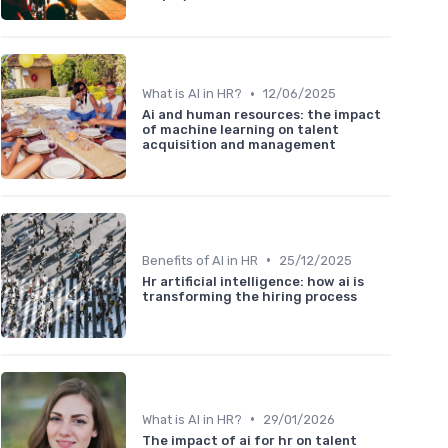
•
What is AI in HR?
12/06/2025
Ai and human resources: the impact
of machine learning on talent
acquisition and management
•
Benefits of AI in HR
25/12/2025
Hr artificial intelligence: how ai is
transforming the hiring process
•
What is AI in HR?
29/01/2026
The impact of ai for hr on talent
::::::::::
■ **Problem details**: The reply should hold every record, unchanged, and no pictures.

■ **Response to the task**:
•
What is AI in HR?
12/06/2025
Ai and human resources: the impact
of machine learning on talent
acquisition and management
•
Benefits of AI in HR
25/12/2025
Hr artificial intelligence: how ai is
transforming the hiring process
•
What is AI in HR?
29/01/2026
The impact of ai for hr on talent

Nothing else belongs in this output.